10A048 Turbulence Ahead by Jim Davies, 10/20/2010

In yesterday's ZGBlog I noted that the recent frenzy of money printing has suprisingly not resulted in much change to the total supply of money (M3) and so there is currently no significant inflation, nor is any likely through 2011. It also pointed out that when government evaporates several years later it will take its money-printer with it, making inflation into an historical curiosity and allowing each of us to make rational plans for our futures. What, though, of the medium term, say the decade following 2011?

There's no shortage of doomsayers, who correctly point out that the FedGov's total debt is shown in the clock below (for which, thanks to zFacts.com, though they mistakenly call it the National Debt. It's the debt of the government, not the nation.) They say that since this nearly $14T debt is around four times the total the Feds receive in revenues each year, it is impossible to pay it off (even a 10% tax hike would pay only the interest on that $14T principal, leaving it unaffected) so quite soon there must be either "sovereign default" or else massive inflation.

The Gross National Debt

Why the latter? - because if someone owes a large sum, it's much to his advantage if the value of the "money" owed is reduced. Say he mortgaged a home for $300,000 but that within a few years inflation tripled his nominal salary (though not its purchasing power, of course.) It would then be much easier to pay off the $300K, using these low-value dollars. Inflation always favors debtors over creditors, which is why governments can get public support for it.

However, can governments pull this trick? - I'm not so sure. Perhaps they can if they own and operate their own central bank, but in America "money" is created by the flimflam of selling an IOU to the Federal Reserve. The Fed holds nearly half of that $14T total debt, as a result. So if for example the FedGov created a fresh $1.5 trillion to pay off Chinese creditors (so increasing the money supply by that amount and stimulating a 12.5% inflation rate) it would simultaneously add $1.5T to its debt to the Fed.

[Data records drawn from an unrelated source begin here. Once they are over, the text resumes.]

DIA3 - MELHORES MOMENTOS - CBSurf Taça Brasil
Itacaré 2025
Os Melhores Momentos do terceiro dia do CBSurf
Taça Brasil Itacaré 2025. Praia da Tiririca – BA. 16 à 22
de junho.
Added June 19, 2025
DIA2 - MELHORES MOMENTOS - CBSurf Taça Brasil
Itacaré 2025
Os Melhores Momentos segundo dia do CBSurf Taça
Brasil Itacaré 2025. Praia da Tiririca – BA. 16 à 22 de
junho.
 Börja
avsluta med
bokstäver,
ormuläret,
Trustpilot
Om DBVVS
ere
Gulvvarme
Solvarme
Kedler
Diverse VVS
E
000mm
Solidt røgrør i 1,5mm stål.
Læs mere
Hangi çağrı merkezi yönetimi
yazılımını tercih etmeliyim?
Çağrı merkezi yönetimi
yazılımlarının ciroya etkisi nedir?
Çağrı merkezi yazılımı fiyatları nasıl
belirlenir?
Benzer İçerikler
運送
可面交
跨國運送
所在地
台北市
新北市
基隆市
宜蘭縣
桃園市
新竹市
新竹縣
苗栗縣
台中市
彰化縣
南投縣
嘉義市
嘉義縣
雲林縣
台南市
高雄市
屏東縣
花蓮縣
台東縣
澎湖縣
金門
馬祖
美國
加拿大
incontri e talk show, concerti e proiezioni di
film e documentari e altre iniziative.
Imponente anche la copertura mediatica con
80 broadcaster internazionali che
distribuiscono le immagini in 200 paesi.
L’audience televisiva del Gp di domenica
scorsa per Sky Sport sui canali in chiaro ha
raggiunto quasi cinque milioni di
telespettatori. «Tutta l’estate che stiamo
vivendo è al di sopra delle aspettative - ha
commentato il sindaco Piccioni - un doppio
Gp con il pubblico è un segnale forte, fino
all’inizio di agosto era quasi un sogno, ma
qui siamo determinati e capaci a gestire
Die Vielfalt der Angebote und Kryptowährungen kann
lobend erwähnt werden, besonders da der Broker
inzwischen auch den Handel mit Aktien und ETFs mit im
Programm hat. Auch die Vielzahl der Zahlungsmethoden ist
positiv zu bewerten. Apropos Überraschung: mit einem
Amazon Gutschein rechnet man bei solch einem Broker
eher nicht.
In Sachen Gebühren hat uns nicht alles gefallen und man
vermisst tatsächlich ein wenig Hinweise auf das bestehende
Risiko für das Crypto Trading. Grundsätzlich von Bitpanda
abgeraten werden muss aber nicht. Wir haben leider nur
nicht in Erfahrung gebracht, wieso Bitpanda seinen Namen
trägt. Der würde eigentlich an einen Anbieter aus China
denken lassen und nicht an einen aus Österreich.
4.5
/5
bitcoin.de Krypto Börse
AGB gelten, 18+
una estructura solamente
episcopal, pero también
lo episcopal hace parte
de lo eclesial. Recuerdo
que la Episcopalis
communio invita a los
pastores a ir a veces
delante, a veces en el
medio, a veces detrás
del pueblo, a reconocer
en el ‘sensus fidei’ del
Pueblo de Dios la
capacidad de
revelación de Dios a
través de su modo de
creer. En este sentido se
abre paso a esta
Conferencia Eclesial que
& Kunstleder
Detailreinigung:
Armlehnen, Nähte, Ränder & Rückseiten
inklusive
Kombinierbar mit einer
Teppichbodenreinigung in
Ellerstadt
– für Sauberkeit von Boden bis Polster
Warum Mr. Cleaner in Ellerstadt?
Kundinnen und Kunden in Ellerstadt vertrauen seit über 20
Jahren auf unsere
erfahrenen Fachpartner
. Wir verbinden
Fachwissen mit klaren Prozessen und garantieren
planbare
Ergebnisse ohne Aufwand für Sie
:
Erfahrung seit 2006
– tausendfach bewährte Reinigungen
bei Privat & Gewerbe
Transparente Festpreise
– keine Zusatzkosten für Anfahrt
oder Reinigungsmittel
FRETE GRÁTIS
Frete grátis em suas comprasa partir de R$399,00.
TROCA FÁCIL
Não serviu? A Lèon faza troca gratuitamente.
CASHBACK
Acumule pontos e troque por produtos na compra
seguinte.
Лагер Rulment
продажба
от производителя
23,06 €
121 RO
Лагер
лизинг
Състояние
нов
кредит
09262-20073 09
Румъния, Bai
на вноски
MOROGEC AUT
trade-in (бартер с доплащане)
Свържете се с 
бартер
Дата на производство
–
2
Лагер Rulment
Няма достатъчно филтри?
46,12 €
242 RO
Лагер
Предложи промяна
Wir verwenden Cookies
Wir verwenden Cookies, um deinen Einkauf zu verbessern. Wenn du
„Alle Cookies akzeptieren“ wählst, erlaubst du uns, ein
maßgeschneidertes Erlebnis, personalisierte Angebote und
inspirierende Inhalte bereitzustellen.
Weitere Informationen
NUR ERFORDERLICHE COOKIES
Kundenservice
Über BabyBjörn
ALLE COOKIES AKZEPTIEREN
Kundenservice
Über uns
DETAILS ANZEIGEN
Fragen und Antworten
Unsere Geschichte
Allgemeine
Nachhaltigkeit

The total debt would therefore not change. Because of the peculiar arrangement of the Federal Reserve, the above option of massive inflation does not seem to me available. (It may happen anyway, but it won't help the government reduce its debts.)

So that leaves the other option: "sovereign default." The FedGov would at some time admit it's in over its head and declare that it will not honor its obligations. Nobody will get paid; not the Chinese, not the pension-fund operators who depend on it for your retirement pay, not other real investors, and not the Fed. The chaos would be unprecedented. It's one consequence of allowing government to exist.